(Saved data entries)
▼

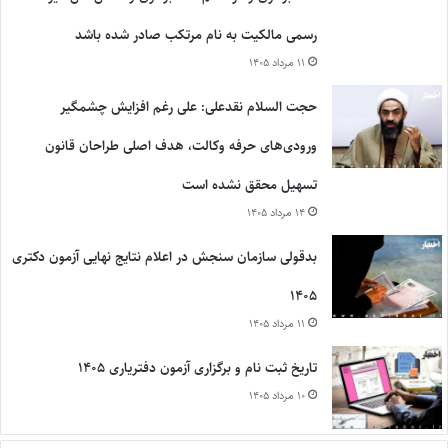
رسمی مالکیت به نام مرتکب صادر شده باشد
۱۱ مرداد ۱۴۰۵
حجت السلام نقدعلی: علی رغم افزایش چشمگیر
ورودی‌های حرفه وکالت، هدف اصلی طراحان قانون
تسهیل محقق نشده است
۱۴ مرداد ۱۴۰۵
بدقولی سازمان سنجش در اعلام نتایج نهایی آزمون دکتری
۱۴۰۵
۱۱ مرداد ۱۴۰۵
تاریخ ثبت نام و برگزاری آزمون دفتریاری ۱۴۰۵
۱۰ مرداد ۱۴۰۵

▲

Copy every record exactly, leaving the pictures out.

رسمی مالکیت به نام مرتکب صادر شده باشد
۱۱ مرداد ۱۴۰۵
حجت السلام نقدعلی: علی رغم افزایش چشمگیر
ورودی‌های حرفه وکالت، هدف اصلی طراحان قانون
تسهیل محقق نشده است
۱۴ مرداد ۱۴۰۵
بدقولی سازمان سنجش در اعلام نتایج نهایی آزمون دکتری
۱۴۰۵
۱۱ مرداد ۱۴۰۵
تاریخ ثبت نام و برگزاری آزمون دفتریاری ۱۴۰۵
۱۰ مرداد ۱۴۰۵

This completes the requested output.